• **INSTRUCTIONS TO FOLLOW**
Please repeat every entry that follows, keeping each one exactly the same.

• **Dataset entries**
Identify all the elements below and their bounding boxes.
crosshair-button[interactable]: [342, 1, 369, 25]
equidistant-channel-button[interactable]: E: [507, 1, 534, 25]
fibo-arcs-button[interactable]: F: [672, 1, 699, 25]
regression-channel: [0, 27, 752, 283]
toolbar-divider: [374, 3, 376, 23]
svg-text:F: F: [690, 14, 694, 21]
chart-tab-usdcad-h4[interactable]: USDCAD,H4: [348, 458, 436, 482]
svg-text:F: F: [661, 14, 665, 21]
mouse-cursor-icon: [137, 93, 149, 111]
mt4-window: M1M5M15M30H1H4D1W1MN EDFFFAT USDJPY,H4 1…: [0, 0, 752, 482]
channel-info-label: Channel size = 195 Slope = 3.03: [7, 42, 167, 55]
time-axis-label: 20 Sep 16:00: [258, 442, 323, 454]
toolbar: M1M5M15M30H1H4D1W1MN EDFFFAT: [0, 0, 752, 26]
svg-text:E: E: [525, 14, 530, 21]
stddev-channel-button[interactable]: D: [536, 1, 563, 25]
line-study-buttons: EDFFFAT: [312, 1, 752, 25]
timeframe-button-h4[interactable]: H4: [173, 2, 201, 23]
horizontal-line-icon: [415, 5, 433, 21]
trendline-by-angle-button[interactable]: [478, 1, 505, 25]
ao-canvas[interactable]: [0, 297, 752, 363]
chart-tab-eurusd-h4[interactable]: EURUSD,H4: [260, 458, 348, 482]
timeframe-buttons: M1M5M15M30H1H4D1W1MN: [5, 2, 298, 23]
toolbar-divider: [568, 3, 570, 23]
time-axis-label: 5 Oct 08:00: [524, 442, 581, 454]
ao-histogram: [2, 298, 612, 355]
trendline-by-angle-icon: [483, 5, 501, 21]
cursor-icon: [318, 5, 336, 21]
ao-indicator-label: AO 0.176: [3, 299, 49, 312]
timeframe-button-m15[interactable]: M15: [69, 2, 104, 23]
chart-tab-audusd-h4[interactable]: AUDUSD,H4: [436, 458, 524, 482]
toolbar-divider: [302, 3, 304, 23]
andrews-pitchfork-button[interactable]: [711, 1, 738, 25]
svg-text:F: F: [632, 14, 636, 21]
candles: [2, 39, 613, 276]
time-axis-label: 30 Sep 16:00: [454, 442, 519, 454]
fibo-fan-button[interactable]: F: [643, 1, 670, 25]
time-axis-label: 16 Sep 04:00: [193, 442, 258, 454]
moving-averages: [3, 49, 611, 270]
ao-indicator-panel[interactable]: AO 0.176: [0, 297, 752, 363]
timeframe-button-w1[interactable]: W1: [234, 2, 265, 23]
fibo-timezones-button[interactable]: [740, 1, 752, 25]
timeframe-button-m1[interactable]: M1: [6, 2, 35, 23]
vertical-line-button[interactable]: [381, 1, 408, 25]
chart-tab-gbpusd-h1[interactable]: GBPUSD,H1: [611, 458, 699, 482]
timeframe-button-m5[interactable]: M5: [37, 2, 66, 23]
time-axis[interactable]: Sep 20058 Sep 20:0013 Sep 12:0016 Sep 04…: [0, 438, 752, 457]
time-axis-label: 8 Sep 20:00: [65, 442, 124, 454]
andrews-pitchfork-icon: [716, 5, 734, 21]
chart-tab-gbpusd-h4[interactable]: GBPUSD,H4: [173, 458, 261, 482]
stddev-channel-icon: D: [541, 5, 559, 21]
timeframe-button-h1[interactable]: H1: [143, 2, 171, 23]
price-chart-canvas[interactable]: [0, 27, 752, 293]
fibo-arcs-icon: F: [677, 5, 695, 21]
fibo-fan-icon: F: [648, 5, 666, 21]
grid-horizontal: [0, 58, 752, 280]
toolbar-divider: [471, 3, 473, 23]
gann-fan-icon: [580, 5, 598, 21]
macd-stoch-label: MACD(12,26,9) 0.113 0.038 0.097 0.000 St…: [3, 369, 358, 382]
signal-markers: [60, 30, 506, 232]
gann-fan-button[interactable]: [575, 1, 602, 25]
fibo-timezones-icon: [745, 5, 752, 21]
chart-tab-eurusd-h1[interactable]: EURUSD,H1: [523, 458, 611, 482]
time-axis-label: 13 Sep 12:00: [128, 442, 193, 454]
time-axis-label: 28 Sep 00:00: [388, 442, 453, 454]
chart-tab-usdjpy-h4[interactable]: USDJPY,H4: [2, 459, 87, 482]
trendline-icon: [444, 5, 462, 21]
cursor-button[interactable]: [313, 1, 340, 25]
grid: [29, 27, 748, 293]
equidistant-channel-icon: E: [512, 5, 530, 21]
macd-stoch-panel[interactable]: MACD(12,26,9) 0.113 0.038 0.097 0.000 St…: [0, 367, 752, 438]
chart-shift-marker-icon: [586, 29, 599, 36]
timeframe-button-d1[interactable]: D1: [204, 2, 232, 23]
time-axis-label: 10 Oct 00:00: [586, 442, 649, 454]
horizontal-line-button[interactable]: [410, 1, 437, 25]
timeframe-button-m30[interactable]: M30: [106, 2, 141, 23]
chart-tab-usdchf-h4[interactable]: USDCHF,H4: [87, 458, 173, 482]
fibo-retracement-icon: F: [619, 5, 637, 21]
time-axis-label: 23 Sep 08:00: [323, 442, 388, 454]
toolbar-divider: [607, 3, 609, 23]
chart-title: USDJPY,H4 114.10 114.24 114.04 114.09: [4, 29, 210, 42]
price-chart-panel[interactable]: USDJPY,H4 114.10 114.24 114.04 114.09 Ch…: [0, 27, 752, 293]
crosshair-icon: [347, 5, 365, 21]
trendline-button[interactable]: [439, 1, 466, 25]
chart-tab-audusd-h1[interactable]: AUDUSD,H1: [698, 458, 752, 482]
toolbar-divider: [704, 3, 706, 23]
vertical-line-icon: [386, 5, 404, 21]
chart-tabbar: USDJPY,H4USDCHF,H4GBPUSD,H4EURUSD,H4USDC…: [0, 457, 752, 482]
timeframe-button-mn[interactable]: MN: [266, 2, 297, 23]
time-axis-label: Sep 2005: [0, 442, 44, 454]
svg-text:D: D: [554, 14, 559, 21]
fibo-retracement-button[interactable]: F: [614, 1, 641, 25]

• **YOUR RESPONSE**
Identify all the elements below and their bounding boxes.
crosshair-button[interactable]: [342, 1, 369, 25]
equidistant-channel-button[interactable]: E: [507, 1, 534, 25]
fibo-arcs-button[interactable]: F: [672, 1, 699, 25]
regression-channel: [0, 27, 752, 283]
toolbar-divider: [374, 3, 376, 23]
svg-text:F: F: [690, 14, 694, 21]
chart-tab-usdcad-h4[interactable]: USDCAD,H4: [348, 458, 436, 482]
svg-text:F: F: [661, 14, 665, 21]
mouse-cursor-icon: [137, 93, 149, 111]
mt4-window: M1M5M15M30H1H4D1W1MN EDFFFAT USDJPY,H4 1…: [0, 0, 752, 482]
channel-info-label: Channel size = 195 Slope = 3.03: [7, 42, 167, 55]
time-axis-label: 20 Sep 16:00: [258, 442, 323, 454]
toolbar: M1M5M15M30H1H4D1W1MN EDFFFAT: [0, 0, 752, 26]
svg-text:E: E: [525, 14, 530, 21]
stddev-channel-button[interactable]: D: [536, 1, 563, 25]
line-study-buttons: EDFFFAT: [312, 1, 752, 25]
timeframe-button-h4[interactable]: H4: [173, 2, 201, 23]
horizontal-line-icon: [415, 5, 433, 21]
trendline-by-angle-button[interactable]: [478, 1, 505, 25]
ao-canvas[interactable]: [0, 297, 752, 363]
chart-tab-eurusd-h4[interactable]: EURUSD,H4: [260, 458, 348, 482]
timeframe-buttons: M1M5M15M30H1H4D1W1MN: [5, 2, 298, 23]
toolbar-divider: [568, 3, 570, 23]
time-axis-label: 5 Oct 08:00: [524, 442, 581, 454]
ao-histogram: [2, 298, 612, 355]
trendline-by-angle-icon: [483, 5, 501, 21]
cursor-icon: [318, 5, 336, 21]
ao-indicator-label: AO 0.176: [3, 299, 49, 312]
timeframe-button-m15[interactable]: M15: [69, 2, 104, 23]
chart-tab-audusd-h4[interactable]: AUDUSD,H4: [436, 458, 524, 482]
toolbar-divider: [302, 3, 304, 23]
andrews-pitchfork-button[interactable]: [711, 1, 738, 25]
svg-text:F: F: [632, 14, 636, 21]
candles: [2, 39, 613, 276]
time-axis-label: 30 Sep 16:00: [454, 442, 519, 454]
fibo-fan-button[interactable]: F: [643, 1, 670, 25]
time-axis-label: 16 Sep 04:00: [193, 442, 258, 454]
moving-averages: [3, 49, 611, 270]
ao-indicator-panel[interactable]: AO 0.176: [0, 297, 752, 363]
timeframe-button-w1[interactable]: W1: [234, 2, 265, 23]
fibo-timezones-button[interactable]: [740, 1, 752, 25]
timeframe-button-m1[interactable]: M1: [6, 2, 35, 23]
vertical-line-button[interactable]: [381, 1, 408, 25]
chart-tab-gbpusd-h1[interactable]: GBPUSD,H1: [611, 458, 699, 482]
timeframe-button-m5[interactable]: M5: [37, 2, 66, 23]
time-axis[interactable]: Sep 20058 Sep 20:0013 Sep 12:0016 Sep 04…: [0, 438, 752, 457]
time-axis-label: 8 Sep 20:00: [65, 442, 124, 454]
andrews-pitchfork-icon: [716, 5, 734, 21]
chart-tab-gbpusd-h4[interactable]: GBPUSD,H4: [173, 458, 261, 482]
stddev-channel-icon: D: [541, 5, 559, 21]
timeframe-button-h1[interactable]: H1: [143, 2, 171, 23]
price-chart-canvas[interactable]: [0, 27, 752, 293]
fibo-arcs-icon: F: [677, 5, 695, 21]
fibo-fan-icon: F: [648, 5, 666, 21]
grid-horizontal: [0, 58, 752, 280]
toolbar-divider: [471, 3, 473, 23]
gann-fan-icon: [580, 5, 598, 21]
macd-stoch-label: MACD(12,26,9) 0.113 0.038 0.097 0.000 St…: [3, 369, 358, 382]
signal-markers: [60, 30, 506, 232]
gann-fan-button[interactable]: [575, 1, 602, 25]
fibo-timezones-icon: [745, 5, 752, 21]
chart-tab-eurusd-h1[interactable]: EURUSD,H1: [523, 458, 611, 482]
time-axis-label: 13 Sep 12:00: [128, 442, 193, 454]
time-axis-label: 28 Sep 00:00: [388, 442, 453, 454]
chart-tab-usdjpy-h4[interactable]: USDJPY,H4: [2, 459, 87, 482]
trendline-icon: [444, 5, 462, 21]
cursor-button[interactable]: [313, 1, 340, 25]
grid: [29, 27, 748, 293]
equidistant-channel-icon: E: [512, 5, 530, 21]
macd-stoch-panel[interactable]: MACD(12,26,9) 0.113 0.038 0.097 0.000 St…: [0, 367, 752, 438]
chart-shift-marker-icon: [586, 29, 599, 36]
timeframe-button-d1[interactable]: D1: [204, 2, 232, 23]
time-axis-label: 10 Oct 00:00: [586, 442, 649, 454]
horizontal-line-button[interactable]: [410, 1, 437, 25]
timeframe-button-m30[interactable]: M30: [106, 2, 141, 23]
chart-tab-usdchf-h4[interactable]: USDCHF,H4: [87, 458, 173, 482]
fibo-retracement-icon: F: [619, 5, 637, 21]
time-axis-label: 23 Sep 08:00: [323, 442, 388, 454]
toolbar-divider: [607, 3, 609, 23]
chart-title: USDJPY,H4 114.10 114.24 114.04 114.09: [4, 29, 210, 42]
price-chart-panel[interactable]: USDJPY,H4 114.10 114.24 114.04 114.09 Ch…: [0, 27, 752, 293]
crosshair-icon: [347, 5, 365, 21]
trendline-button[interactable]: [439, 1, 466, 25]
chart-tab-audusd-h1[interactable]: AUDUSD,H1: [698, 458, 752, 482]
toolbar-divider: [704, 3, 706, 23]
vertical-line-icon: [386, 5, 404, 21]
chart-tabbar: USDJPY,H4USDCHF,H4GBPUSD,H4EURUSD,H4USDC…: [0, 457, 752, 482]
timeframe-button-mn[interactable]: MN: [266, 2, 297, 23]
time-axis-label: Sep 2005: [0, 442, 44, 454]
svg-text:D: D: [554, 14, 559, 21]
fibo-retracement-button[interactable]: F: [614, 1, 641, 25]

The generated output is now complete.